The council said earlier that it would launch an inquiry into the violence which broke out inside a protest camp outside the general army command in central Khartoum.
There is skepticism, however, that the council will take such a move, amid accusations that the army council wants to get around the demands of the revolutionaries in order to hijack the revolution and reinvent the Omar al-Bashir regime which theoretically fell down on April 11.
This is probably why the political forces are escalating their action on the streets. On June 9, the majority of residents in Khartoum reacted positively to calls by the Freedom and Change Forces for staging civil disobedience.
The streets of the Sudanese capital were almost totally deserted. The shops were closed and few cars were running on Khartoum’s highways. This is bringing untold losses to the Sudanese economy and bringing Sudan’s economic life to a near complete halt.
Army troops moved, meanwhile, to reopen roads closed in the past weeks by demonstrators. The troops also removed barriers placed on important streets by the same demonstrators in order to ease traffic.
There are, however, reports of escalating violence, which threatens to make things take an even uglier turn. On June 9, Sudanese medical sources said 11 civilians had been killed in the previous three days, most of them stabbed to death.

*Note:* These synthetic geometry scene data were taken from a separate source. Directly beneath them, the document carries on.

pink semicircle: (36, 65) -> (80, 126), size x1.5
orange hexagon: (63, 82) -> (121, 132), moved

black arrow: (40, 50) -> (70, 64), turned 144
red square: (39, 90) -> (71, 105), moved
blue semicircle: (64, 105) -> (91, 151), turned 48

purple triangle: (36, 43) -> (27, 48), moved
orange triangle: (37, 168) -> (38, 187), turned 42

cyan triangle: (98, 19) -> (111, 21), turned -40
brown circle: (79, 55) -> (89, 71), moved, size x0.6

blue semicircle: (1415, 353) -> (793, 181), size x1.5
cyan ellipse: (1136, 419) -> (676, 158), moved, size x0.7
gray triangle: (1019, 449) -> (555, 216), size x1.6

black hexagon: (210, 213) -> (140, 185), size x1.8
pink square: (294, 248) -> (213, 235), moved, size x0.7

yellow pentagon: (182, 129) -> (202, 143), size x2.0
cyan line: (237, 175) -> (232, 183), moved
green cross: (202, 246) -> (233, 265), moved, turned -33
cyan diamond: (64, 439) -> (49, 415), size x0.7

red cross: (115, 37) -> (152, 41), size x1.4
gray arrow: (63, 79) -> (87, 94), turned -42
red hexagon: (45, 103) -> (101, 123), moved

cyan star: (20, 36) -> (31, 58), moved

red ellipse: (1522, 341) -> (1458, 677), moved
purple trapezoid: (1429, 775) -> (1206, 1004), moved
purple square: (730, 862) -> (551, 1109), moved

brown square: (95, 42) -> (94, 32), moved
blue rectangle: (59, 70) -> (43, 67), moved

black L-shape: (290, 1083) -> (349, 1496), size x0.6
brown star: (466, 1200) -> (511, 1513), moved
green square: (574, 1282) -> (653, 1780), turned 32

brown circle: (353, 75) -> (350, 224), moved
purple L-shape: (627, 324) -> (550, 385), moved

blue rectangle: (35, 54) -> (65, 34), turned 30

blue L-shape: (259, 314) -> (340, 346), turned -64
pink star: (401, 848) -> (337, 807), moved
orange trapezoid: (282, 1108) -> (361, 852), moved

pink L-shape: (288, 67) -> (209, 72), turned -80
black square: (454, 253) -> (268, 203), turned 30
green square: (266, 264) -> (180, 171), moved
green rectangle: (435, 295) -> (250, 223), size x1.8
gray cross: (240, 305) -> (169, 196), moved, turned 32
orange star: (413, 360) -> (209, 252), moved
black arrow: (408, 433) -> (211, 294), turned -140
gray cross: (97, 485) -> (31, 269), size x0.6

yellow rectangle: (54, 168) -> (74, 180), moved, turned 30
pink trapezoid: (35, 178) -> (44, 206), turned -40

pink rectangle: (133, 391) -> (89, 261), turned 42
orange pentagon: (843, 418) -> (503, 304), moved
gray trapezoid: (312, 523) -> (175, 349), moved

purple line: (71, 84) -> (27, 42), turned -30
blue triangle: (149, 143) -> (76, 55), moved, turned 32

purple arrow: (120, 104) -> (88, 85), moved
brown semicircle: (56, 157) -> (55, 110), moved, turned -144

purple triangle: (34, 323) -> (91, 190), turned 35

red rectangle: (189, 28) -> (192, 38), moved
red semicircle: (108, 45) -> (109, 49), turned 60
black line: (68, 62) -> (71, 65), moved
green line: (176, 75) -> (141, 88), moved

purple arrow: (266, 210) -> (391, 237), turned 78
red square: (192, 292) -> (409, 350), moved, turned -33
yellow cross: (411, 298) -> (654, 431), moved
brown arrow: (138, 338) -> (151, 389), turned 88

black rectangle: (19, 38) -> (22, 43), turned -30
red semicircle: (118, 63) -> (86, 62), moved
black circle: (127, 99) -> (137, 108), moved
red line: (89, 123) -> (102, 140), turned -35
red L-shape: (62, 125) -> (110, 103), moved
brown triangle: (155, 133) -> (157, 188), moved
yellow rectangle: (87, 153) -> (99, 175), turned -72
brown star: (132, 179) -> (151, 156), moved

There were reports on the same day of the death of an additional four civilians in the same manner.
Sudanese sources also refer to a plan by the ruling army council to organize a million-man protest during which the demonstrators will ask the council to manage Sudan’s transition in the way it sees fit.
This way will most probably include the formation of a government of technocrats, until elections are held after nine months
This will deal yet another blow to the Ethiopian mediation bid, which is why the opposition says it will keep struggling until Sudan’s helm is handed over to civilians.
“We will keep struggling to achieve this goal,” said Noureddine Babakr, one of the leaders of the Freedom and Change Forces. “We know we still have a long way to reach our goal.”